• _Exercise goal_
Of all the entries below, only the lines from the one with "Stay Ahead of the Curve" up to and including the one with "Jory had his lariat to practice the roping" are to be duplicated exactly.

• _The input_
────────────────────
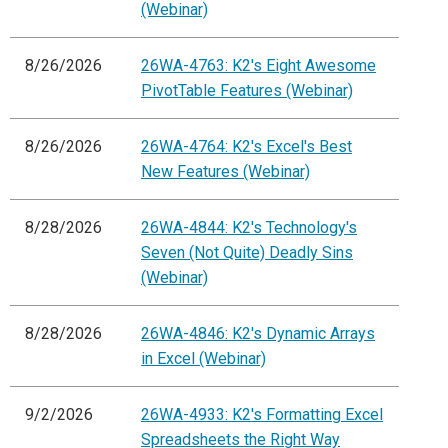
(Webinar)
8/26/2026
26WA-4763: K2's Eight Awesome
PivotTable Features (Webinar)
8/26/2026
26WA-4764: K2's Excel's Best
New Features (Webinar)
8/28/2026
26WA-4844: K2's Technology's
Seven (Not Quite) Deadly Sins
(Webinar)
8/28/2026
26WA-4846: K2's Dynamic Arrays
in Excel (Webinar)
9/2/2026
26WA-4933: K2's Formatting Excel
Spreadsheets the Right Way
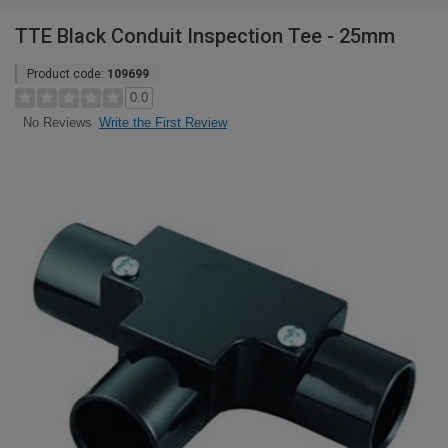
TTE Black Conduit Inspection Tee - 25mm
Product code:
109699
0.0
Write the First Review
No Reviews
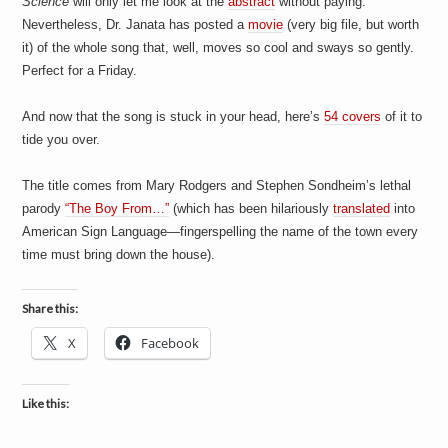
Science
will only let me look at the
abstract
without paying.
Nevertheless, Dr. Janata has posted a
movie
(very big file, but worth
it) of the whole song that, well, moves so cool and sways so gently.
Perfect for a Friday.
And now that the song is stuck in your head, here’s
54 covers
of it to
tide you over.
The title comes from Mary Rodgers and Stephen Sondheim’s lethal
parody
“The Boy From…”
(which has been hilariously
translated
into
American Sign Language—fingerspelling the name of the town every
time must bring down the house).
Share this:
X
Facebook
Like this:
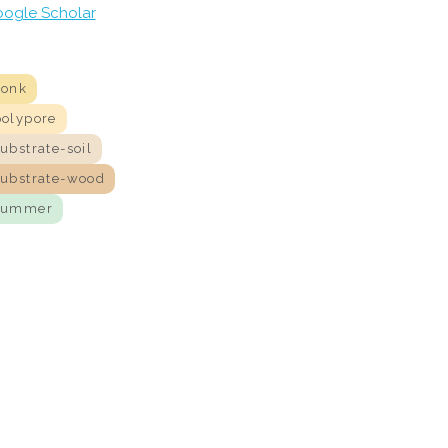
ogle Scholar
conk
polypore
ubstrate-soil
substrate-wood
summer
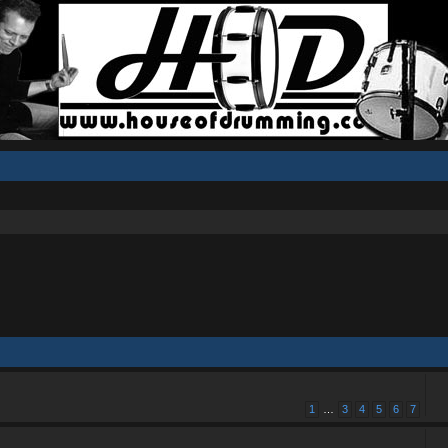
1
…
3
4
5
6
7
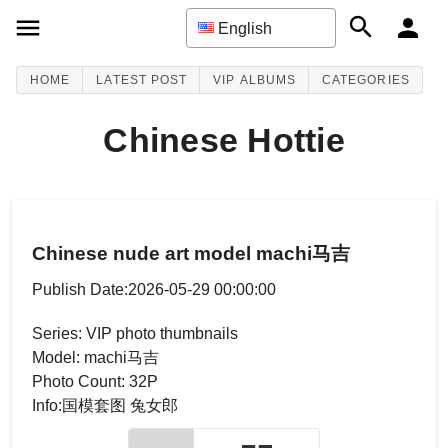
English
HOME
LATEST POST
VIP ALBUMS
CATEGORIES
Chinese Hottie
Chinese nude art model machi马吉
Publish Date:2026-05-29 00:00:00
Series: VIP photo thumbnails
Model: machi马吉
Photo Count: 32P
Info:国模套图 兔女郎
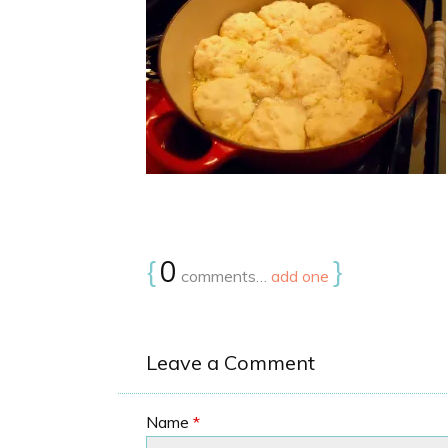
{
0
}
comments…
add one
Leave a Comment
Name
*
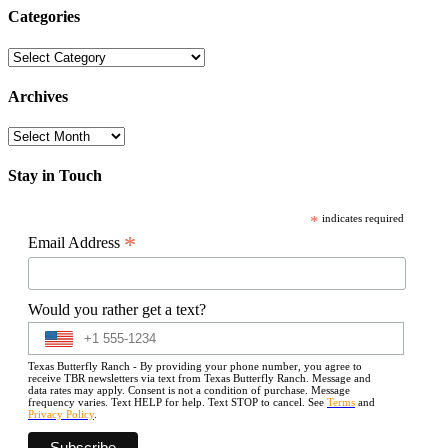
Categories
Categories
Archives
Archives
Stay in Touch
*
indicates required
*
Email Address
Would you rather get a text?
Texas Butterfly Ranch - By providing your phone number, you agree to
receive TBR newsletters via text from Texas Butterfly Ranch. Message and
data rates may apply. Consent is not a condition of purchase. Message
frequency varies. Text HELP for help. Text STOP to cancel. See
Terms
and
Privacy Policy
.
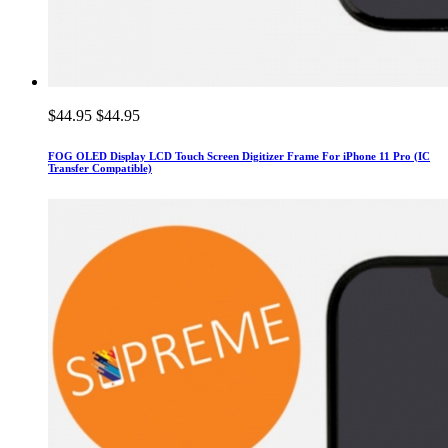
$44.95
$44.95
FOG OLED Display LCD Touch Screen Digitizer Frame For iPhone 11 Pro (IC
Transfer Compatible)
────────────────────
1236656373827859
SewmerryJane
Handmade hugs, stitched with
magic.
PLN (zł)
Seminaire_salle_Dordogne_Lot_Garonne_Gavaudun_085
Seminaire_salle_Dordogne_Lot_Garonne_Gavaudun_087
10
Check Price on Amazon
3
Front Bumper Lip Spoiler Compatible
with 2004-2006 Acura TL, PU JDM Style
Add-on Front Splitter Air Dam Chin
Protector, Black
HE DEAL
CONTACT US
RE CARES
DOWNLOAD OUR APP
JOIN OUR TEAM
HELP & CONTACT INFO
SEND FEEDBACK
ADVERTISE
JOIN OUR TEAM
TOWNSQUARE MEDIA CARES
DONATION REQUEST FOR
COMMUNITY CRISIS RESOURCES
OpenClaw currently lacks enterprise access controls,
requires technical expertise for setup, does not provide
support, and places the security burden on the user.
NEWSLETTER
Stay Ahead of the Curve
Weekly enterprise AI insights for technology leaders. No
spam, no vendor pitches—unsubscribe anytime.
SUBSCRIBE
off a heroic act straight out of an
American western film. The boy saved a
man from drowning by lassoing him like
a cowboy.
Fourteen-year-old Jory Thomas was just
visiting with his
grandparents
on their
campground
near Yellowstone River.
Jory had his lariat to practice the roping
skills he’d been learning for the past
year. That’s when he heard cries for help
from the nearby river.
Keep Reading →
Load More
────────────────────
• _Exercise solution_
Stay Ahead of the Curve
Weekly enterprise AI insights for technology leaders. No
spam, no vendor pitches—unsubscribe anytime.
SUBSCRIBE
off a heroic act straight out of an
American western film. The boy saved a
man from drowning by lassoing him like
a cowboy.
Fourteen-year-old Jory Thomas was just
visiting with his
grandparents
on their
campground
near Yellowstone River.
Jory had his lariat to practice the roping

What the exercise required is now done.